It’s long been known that if we put machines in charge of simple tasks, humans will, without continuous training, forget how to do them. Hence, at an everyday level, why digital contact books in phones have caused us not to remember phone numbers any more. Hence, at an extreme level, why on June 1, 2009 the pilots of Air France Flight 447, who had come to rely heavily on the plane’s autopilot features, could not cope when the systems failed, and so presided over a crash in which 228 people perished. With AI this “paradox of automation” is only going to become more pronounced.

The way in which information is presented is also an important factor in determining the success or otherwise of the final outcome. “Certain forms of explanation are more effective at preventing a wrong decision,” Doshi-Velez says. It’s something the Google Health researchers have noticed, too. In their field trial in Thailand, says Google product manager Lily Peng, a system notification that an image was upgradable and that there should be a referral could very easily be misinterpreted. “For some people it means being referred to retinal specialists, which is at the higher end of care, versus refer for human review, which is what ended up being part of the protocol,” she explains.

It’s not just about the machine-learning part, it’s about figuring out how to present the information as well,” Doshi-Velez argues, stressing the point that conclusions reached by an AI system need to make humans think. Such conclusions can’t be too easy to accept or they risk becoming relied upon without that crucial element of critical thinking. By the same token, they can’t be too hard to digest or humans will simply ignore or gloss over them. “Models need to be transparent in their limitations, highlighting situations in which the AI prediction may not be accurate or valid,” the Harvard study concludes.

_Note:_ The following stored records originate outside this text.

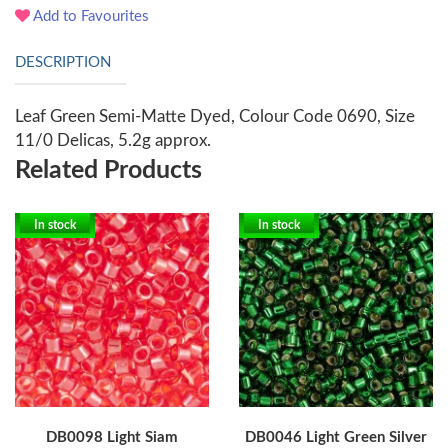
Add to Favourites
DESCRIPTION
Leaf Green Semi-Matte Dyed, Colour Code 0690, Size
11/0 Delicas, 5.2g approx.
Related Products
In stock
In stock
DB0098 Light Siam
DB0046 Light Green Silver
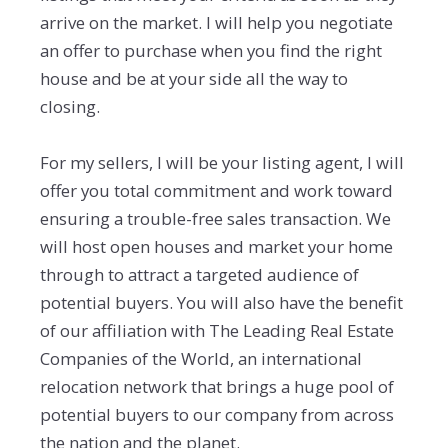
arrive on the market. I will help you negotiate
an offer to purchase when you find the right
house and be at your side all the way to
closing.
For my sellers, I will be your listing agent, I will
offer you total commitment and work toward
ensuring a trouble-free sales transaction. We
will host open houses and market your home
through to attract a targeted audience of
potential buyers. You will also have the benefit
of our affiliation with The Leading Real Estate
Companies of the World, an international
relocation network that brings a huge pool of
potential buyers to our company from across
the nation and the planet.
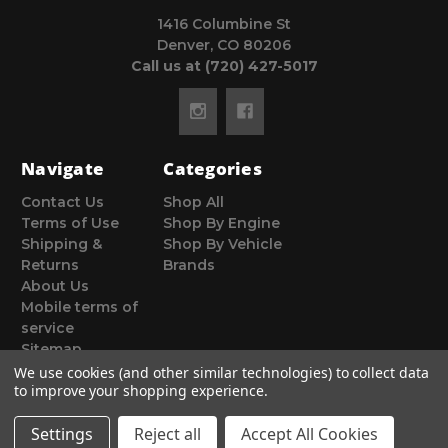
1416 Columbine St
Denver, CO 80206
Call us at (720) 427-5017
Navigate
Categories
Contact Us
Shop All
Terms of Use
Shop By Engine
Shipping &
Shop By Vehicle
Returns
Brands
About Us
Mobile terms of
service
Sitemap
We use cookies (and other similar technologies) to collect data
to improve your shopping experience.
Settings
Reject all
Accept All Cookies
© 2026 Poor Man Motorsports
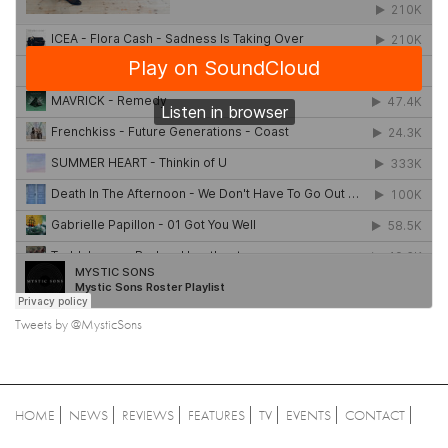
Tweets by @MysticSons
HOME
NEWS
REVIEWS
FEATURES
TV
EVENTS
CONTACT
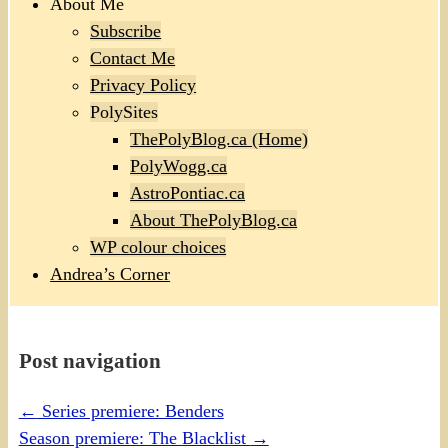
About Me
Subscribe
Contact Me
Privacy Policy
PolySites
ThePolyBlog.ca (Home)
PolyWogg.ca
AstroPontiac.ca
About ThePolyBlog.ca
WP colour choices
Andrea’s Corner
Post navigation
←
Series premiere: Benders
Season premiere: The Blacklist
→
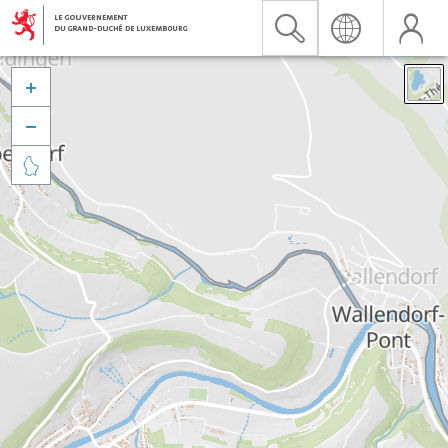



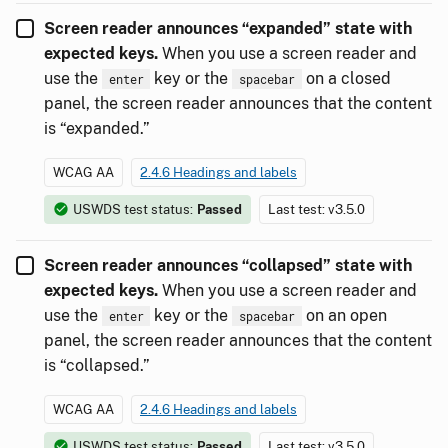
Screen reader announces “expanded” state with
expected keys.
When you use a screen reader and
use the
key or the
on a closed
enter
spacebar
panel, the screen reader announces that the content
is “expanded.”
WCAG AA
2.4.6 Headings and labels
USWDS test status:
Passed
Last test: v3.5.0
Screen reader announces “collapsed” state with
expected keys.
When you use a screen reader and
use the
key or the
on an open
enter
spacebar
panel, the screen reader announces that the content
is “collapsed.”
WCAG AA
2.4.6 Headings and labels
USWDS test status:
Passed
Last test: v3.5.0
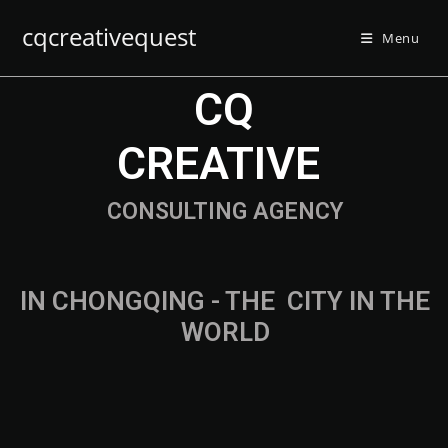
cqcreativequest
Menu
CQ
CREATIVE
CONSULTING AGENCY
IN CHONGQING - THE
F
A
S
T
CITY IN
THE WORLD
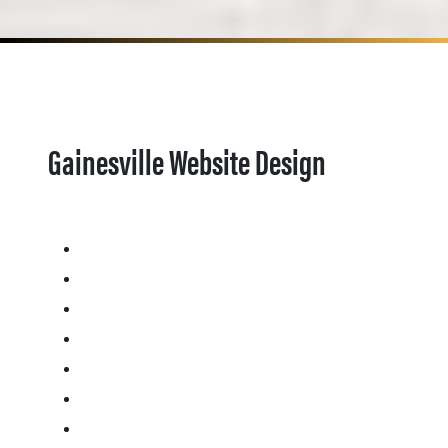
Gainesville Website Design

But when humans and AI are in sync, the potential benefits are huge. The more positive outcomes of the Harvard project, for example, suggest AI could eventually help with diagnosis for a mental health condition that is often missed and for which treatments vary wildly. They start to offer hope for the more than 264 million people around the world who battle with depression.

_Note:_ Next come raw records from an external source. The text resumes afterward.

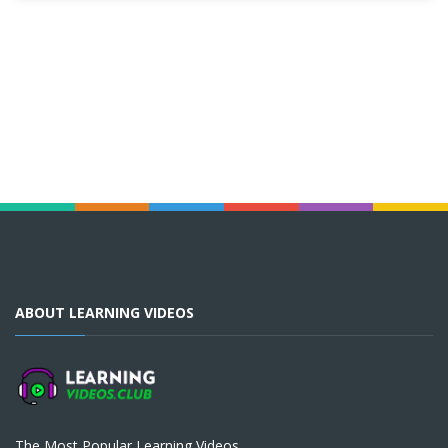
ABOUT LEARNING VIDEOS
The Most Popular Learning Videos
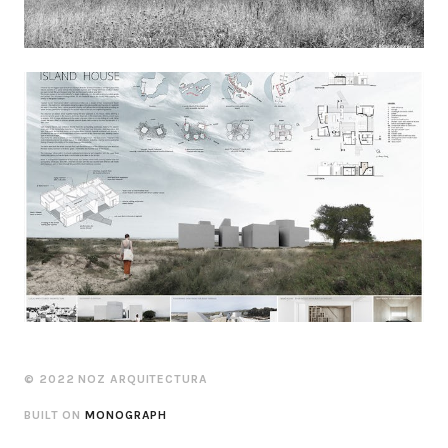
© 2022 NOZ ARQUITECTURA
BUILT ON
MONOGRAPH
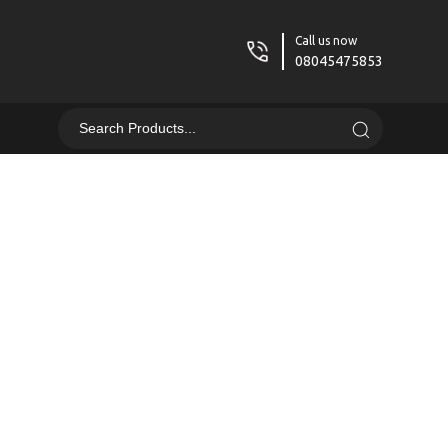
Call us now
08045475853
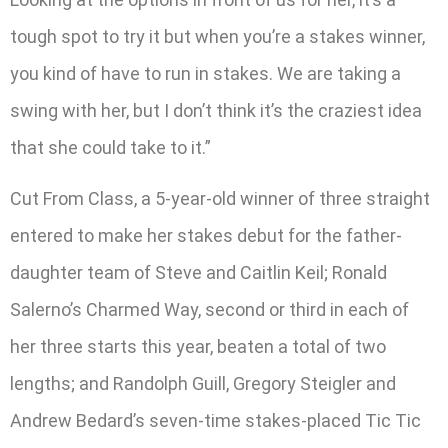
tough spot to try it but when you’re a stakes winner,
you kind of have to run in stakes. We are taking a
swing with her, but I don’t think it’s the craziest idea
that she could take to it.”
Cut From Class, a 5-year-old winner of three straight
entered to make her stakes debut for the father-
daughter team of Steve and Caitlin Keil; Ronald
Salerno’s Charmed Way, second or third in each of
her three starts this year, beaten a total of two
lengths; and Randolph Guill, Gregory Steigler and
Andrew Bedard’s seven-time stakes-placed Tic Tic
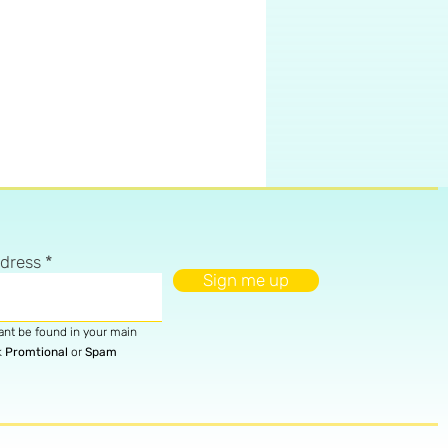
ddress
Sign me up
cant be found in your main
k
Promtional
or
Spam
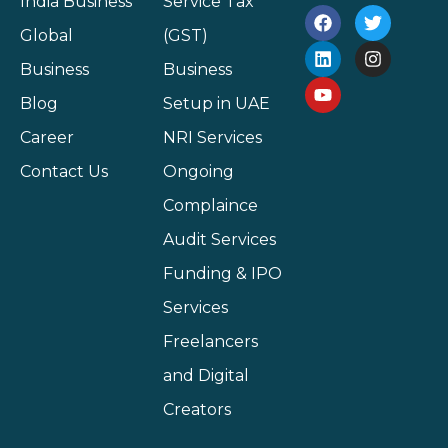
India Business
Service Tax
Global
(GST)
Business
Business
Blog
Setup in UAE
Career
NRI Services
Contact Us
Ongoing
Complaince
Audit Services
Funding & IPO
Services
Freelancers
and Digital
Creators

What, then, does the future hold for AI and the world of work in the medium term? It’s likely to be a mixed bag of results. There have been and will continue to be disappointments and failures as use of the technology expands.

In 2018 IBM had to ditch a multi-million-dollar project designed to help the treatment of cancer patients after it was found to be giving clinicians bad advice. During the coronavirus pandemic Walmart abandoned the use of robots to scan shelves and assess levels of stock when it realised humans were just as effective. An October 2020 study conducted by the MIT Sloan Management Review and the Boston Consulting Group, which surveyed more than 3,000 business leaders running companies with annual revenues above $100 million, discovered that only in ten per cent of cases did people feel that the investment they made in AI produced a “significant” return.

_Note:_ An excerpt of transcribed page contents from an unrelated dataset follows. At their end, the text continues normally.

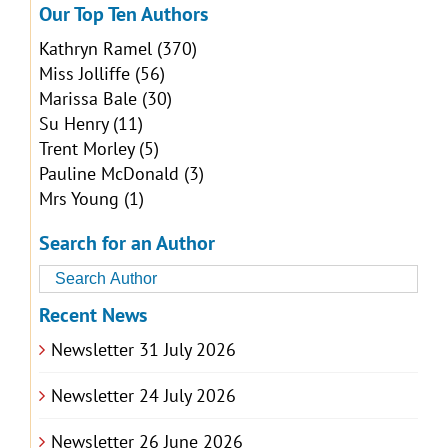
Our Top Ten Authors
Kathryn Ramel
(370)
Miss Jolliffe
(56)
Marissa Bale
(30)
Su Henry
(11)
Trent Morley
(5)
Pauline McDonald
(3)
Mrs Young
(1)
Search for an Author
Recent News
Newsletter 31 July 2026
Newsletter 24 July 2026
Newsletter 26 June 2026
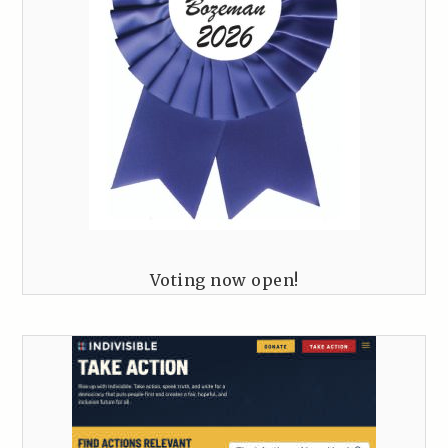
Voting now open!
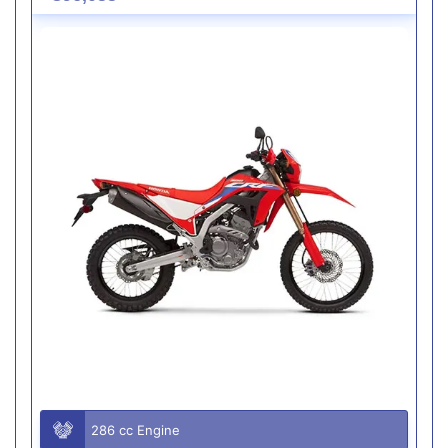
286 cc Engine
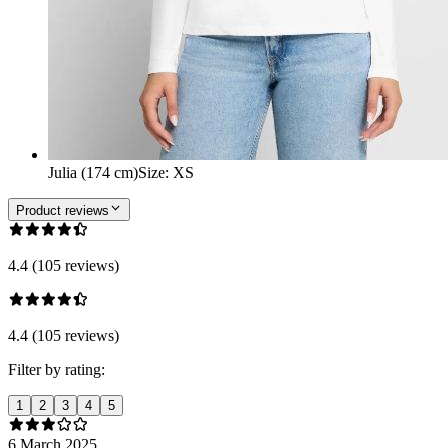
Julia (174 cm)
Size
:
XS
Product reviews
4.4 (105 reviews)
4.4 (105 reviews)
Filter by rating:
1
2
3
4
5
6 March 2025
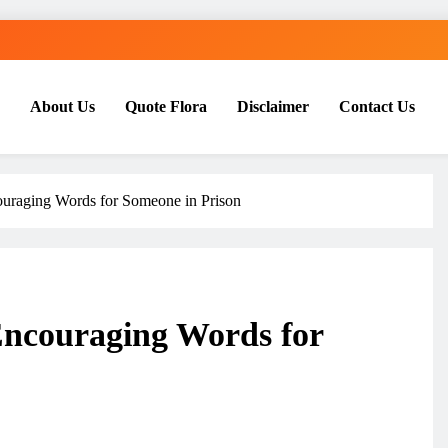
About Us
Quote Flora
Disclaimer
Contact Us
ouraging Words for Someone in Prison
Encouraging Words for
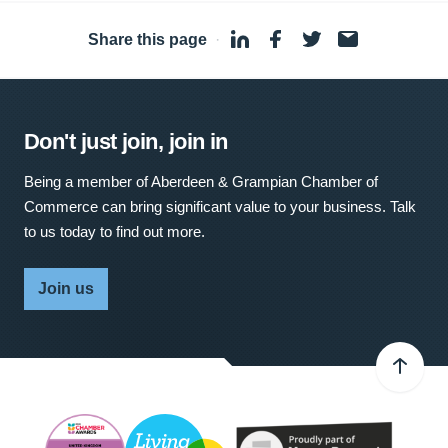
Share this page
·
Don't just join, join in
Being a member of Aberdeen & Grampian Chamber of
Commerce can bring significant value to your business. Talk
to us today to find out more.
Join us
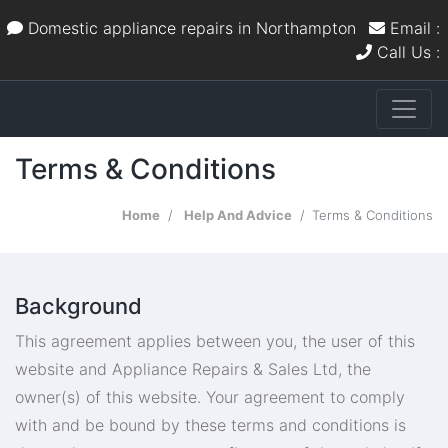
Domestic appliance repairs in Northampton
Email :
Call Us :
Terms & Conditions
Home
Help And Advice
Terms & Conditions
Background
This agreement applies between you, the user of this
website and Appliance Repairs & Sales Ltd, the
owner(s) of this website. Your agreement to comply
with and be bound by these terms and conditions is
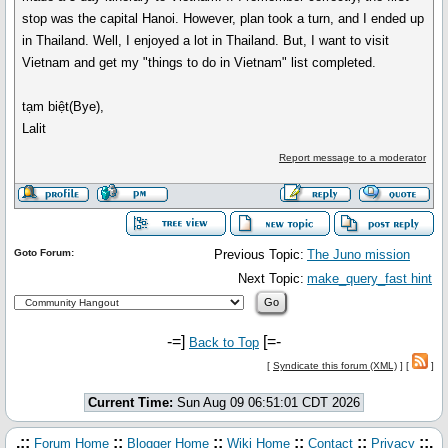
stop was the capital Hanoi. However, plan took a turn, and I ended up
in Thailand. Well, I enjoyed a lot in Thailand. But, I want to visit
Vietnam and get my "things to do in Vietnam" list completed.
tạm biệt(Bye),
Lalit
Report message to a moderator
Goto Forum:
Previous Topic:
The Juno mission
Next Topic:
make_query_fast hint
-=]
[=-
Back to Top
[
Syndicate this forum (XML)
] [
]
Current Time:
Sun Aug 09 06:51:01 CDT 2026
.::
::
::
::
::
::.
Forum Home
Blogger Home
Wiki Home
Contact
Privacy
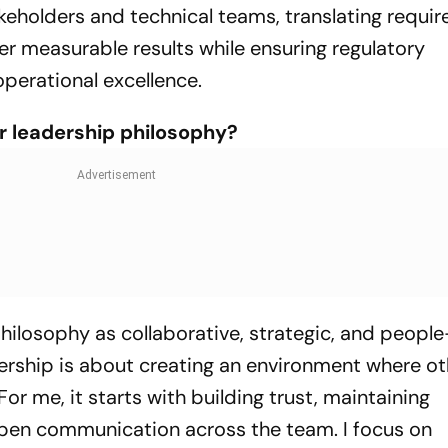
eholders and technical teams, translating requi
ver measurable results while ensuring regulatory
perational excellence.
r leadership philosophy?
hilosophy as collaborative, strategic, and people
adership is about creating an environment where o
or me, it starts with building trust, maintaining
pen communication across the team. I focus on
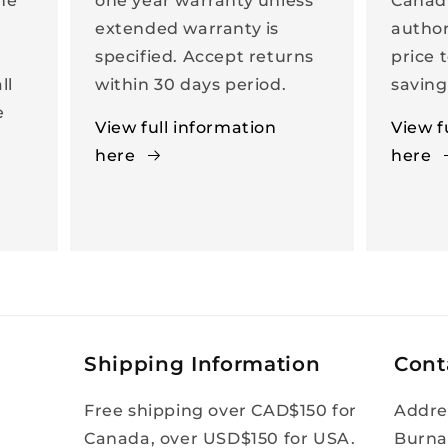
the
one year warranty unless
Canad
extended warranty is
author
specified. Accept returns
price 
ll
within 30 days period.
saving
e
View full information
View f
here
here
Shipping Information
Cont
Free shipping over CAD$150 for
Addre
Canada, over USD$150 for USA.
Burna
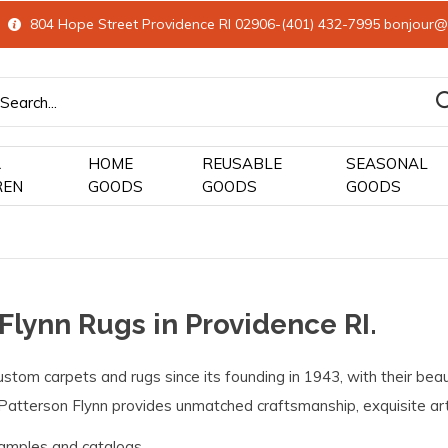
804 Hope Street Providence RI 02906-(401) 432-7995
bonjour@
&
HOME
REUSABLE
SEASONAL
REN
GOODS
GOODS
GOODS
 Flynn Rugs in Providence RI.
stom carpets and rugs since its founding in 1943, with their beau
Patterson Flynn provides unmatched craftsmanship, exquisite artis
amples and catalogs.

AI will cause disruption, too. “Better-educated, better-paid workers will be the most affected by the new technology, with some exceptions,” research from the Brookings Institution found in November 2019. Those whose jobs currently involve a close focus on data will be particularly vulnerable: market researchers, sales managers, computer programmers and personal finance advisers among them. Those whose jobs involve a lot of interpersonal skills, such as those in education and social care, will probably be less affected: AI is very unlikely to replace human compassion and empathy. That said, in Japan care robots are already used to help the country’s ageing population. And in any case, it’s dangerous to make sweeping generalisations. The fact is that AI adoption will vary around the world according to local culture and social attitudes. Automation in finance in Singapore is likely to be very different from automation in finance in Pakistan.

If Google’s work with computer vision or Harvard’s study with psychiatrists are anything to go by, though, it seems likely that the general trend will be for AI not to replace existing jobs but to transform them – and to create new ones, too. Already, thousands of roles exist that would have been unimaginable at the turn of the century. Scores of people now work on AI labelling, helping to compile datasets that train machine learning. Thousands of individuals have been taken on at companies such as Facebook and YouTube to moderate content that might be breaking their platforms’ rules, which has in many cases been initially flagged by an AI.

Researchers at MIT Sloan and Boston argue that those companies poised to benefit most from AI are those who use it to augment and shape traditional processes rather than replace them. In other words, they create an environment in which humans learn from AI and AI learns from humans. The toolmaker Stanley Black & Decker is one example. It has started using computer vision to check the quality of the tape measures it manufactures. The system flags defects in real time, spotting problems early in the production cycle and so reducing wastage. But humans are still on hand to inspect and make judgement calls on the worst faults.

Experts are key to creating trustworthy AI systems, says Ken Chatfield, the vice-president of research at Tractable, an AI firm that uses computer vision to help make decisions about insurance claims after car crashes – its AI is being used in the real world by some of the biggest insurance companies. The company initially trained its AI on thousands of images of vehicles that had been in accidents – involving damaged door panels, broken windscreens and more.

But it saw the biggest improvements in the system’s performance when the damage highlighted in images had been labelled by specialists, with years of experience in assessing crash reports. And it is human insurance agents who take over once the AI has reviewed images and suggested what the next steps should be. “The data in itself is not enough, and also our knowledge as researchers is not enough – we really need to draw on the knowledge of experts in order to be able to train models,” Chatfield explains. “Involving the expert is also what we need to build up trust”.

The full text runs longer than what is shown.